Critique théâtre | Qui a peur de Virginia Woolf ? au Théâtre Jean-Duceppe

Avec Qui a peur de Virginia Woolf?, préparez-vous à assister à un jeu de pouvoir dans lequel tous les coups sont permis. Un couple se livrera à une froide guerre psychologique, s’humiliant l’un l’autre et tentant de prendre le dessus à tout prix. On peut se demander si quelqu’un en sortira indemne, y compris le public.

Martha et Georges, couple dans la quarantaine avancée, rentrent aux petites heures du matin, assez éméchés, d’une soirée chez le doyen de l’université dans laquelle travaille George et par le fait même le père de Martha. Pour continuer la fête, Martha a convié le nouveau professeur de biologie et sa jeune épouse à se joindre à eux. La petite soirée se transformera rapidement en cauchemar lorsque les hôtes décideront de régler leurs comptes avec véhémence, et ce, devant témoins.

 

Un décor à l’image du tumulte

Le carnage amoureux se joue dans la grande maison de Georges et Martha. Il faut le dire, les décors de Guillaume Lord sont superbes, le salon du couple avec son carillon et sa grande fenêtre est des plus chaleureux, malgré l’ambiance qui y règne. Les nombreux vêtements, livres éparpillés, sans oublier les bouteilles d’alcool et les verres sales qui trainent partout représentent bien le tumulte qui unit ce professeur d’histoire et sa femme.

L’alcool y coule abondamment, les insultes et les coups bas s’enchainent au rythme des verres. Martha y va à grands coups d’histoires et de souvenirs humiliants pour atteindre Georges. Chaque fois qu’on le croit au tapis il se relève, et attaque sournoisement et vicieusement.

Le duo machiavélique, composé de Maude Guérin et Normand D’amour, est très convaincant dans ce match de boxe quelque peu pervers orchestré avec justesse par le metteur en scène Serge Denoncourt. Normand D’amour maitrise à la perfection les phrases acerbes et possède un bon sens du punch. Son Georges est tout aussi méchant que franchement drôle. De l’autre côté, Maude Guérin, plus directe, moins subtile, vacille habilement entre la séduction et la cruauté. Par contre, les nombreuses mimiques de la comédienne deviennent un peu lassantes, plus la pièce avance.

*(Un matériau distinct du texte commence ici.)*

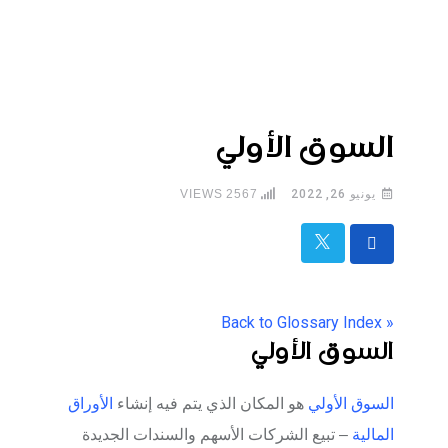
السوق الأولي
يونيو 26, 2022
2567
VIEWS
« Back to Glossary Index
السوق الأولي
السوق الأولي
هو المكان الذي يتم فيه إنشاء
الأوراق
المالية
– تبيع الشركات الأسهم والسندات الجديدة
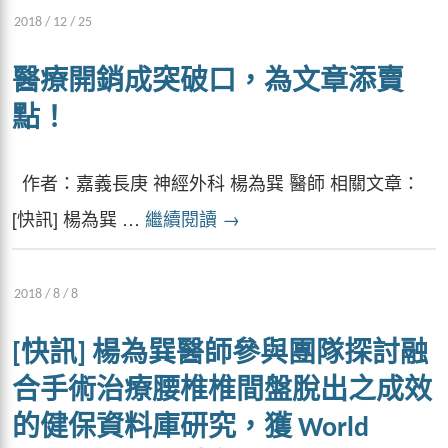
2018 / 12 / 25
醫療開銷成突破口，為文章添賣
點！
作者：嘉義長庚 神經外科 楊為巽 醫師 相關文章：
[快訊] 楊為巽 …
繼續閱讀
→
2018 / 8 / 8
[快訊] 楊為巽醫師參與團隊探討融
合手術治療腰椎椎間盤脫出之成效
的健保資料庫研究，獲 World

Sans oublier notre autre couple, Nick et sa femme Honey, spectateurs forcés de cet affrontement. Nouvellement arrivés en ville, ils désirent simplement continuer la soirée et se faire de nouveaux contacts, le dénouement en sera bien différent. Le jeune couple se retrouve rapidement coincé dans le jeu sadique de leur hôte, mais au fil des répliques cinglantes, il devient plus incertain qu’ils soient prisonniers et y participera à leur tour… Et en y prenant plaisir par moment.

Bien qu’ayant eux aussi leurs problèmes, ce jeune couple ne ressemble en rien au couple de Martha et Georges. Dans un jeu très caricatural, Kim Despatis incarne une Honey naïve et gamine. L’interprétation de la jeune comédienne détonne du ton très dramatique de la pièce, ce qui aurait pu taper un tantinet sur les nerfs. Au contraire, heureusement, Honey apporte de la légèreté et du rire à cette ambiance où règne la hargne.

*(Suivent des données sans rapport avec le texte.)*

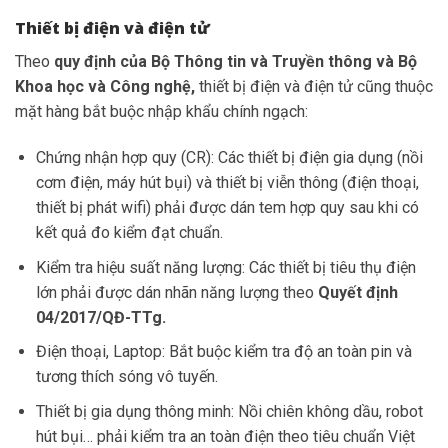
Thiết bị điện và điện tử
Theo
quy định của Bộ Thông tin và Truyền thông và Bộ
Khoa học và Công nghệ,
thiết bị điện và điện tử cũng thuộc
mặt hàng bắt buộc nhập khẩu chính ngạch:
Chứng nhận hợp quy (CR): Các thiết bị điện gia dụng (nồi
cơm điện, máy hút bụi) và thiết bị viễn thông (điện thoại,
thiết bị phát wifi) phải được dán tem hợp quy sau khi có
kết quả đo kiểm đạt chuẩn.
Kiểm tra hiệu suất năng lượng: Các thiết bị tiêu thụ điện
lớn phải được dán nhãn năng lượng theo
Quyết định
04/2017/QĐ-TTg.
Điện thoại, Laptop: Bắt buộc kiểm tra độ an toàn pin và
tương thích sóng vô tuyến.
Thiết bị gia dụng thông minh: Nồi chiên không dầu, robot
hút bụi… phải kiểm tra an toàn điện theo tiêu chuẩn Việt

Et François-Xavier Dufour, en jeune professeur ambitieux, dans un jeu très naturel nous offre un Nick qui semble parfois un peu crédule et à d’autres moments en parfait contrôle de la situation ne mâchant pas ses mots.

 Qui a peur de Virginia Woolf?, malgré quelques longueurs, offre une performance d’acteurs impressionnante. Il y a quelque chose de captivant dans l’étrange relation de Martha et Georges à travers toute la violence qu’ils éprouvent l’un envers l’autre, on croit apercevoir, de temps à autre, une certaine forme d’humour.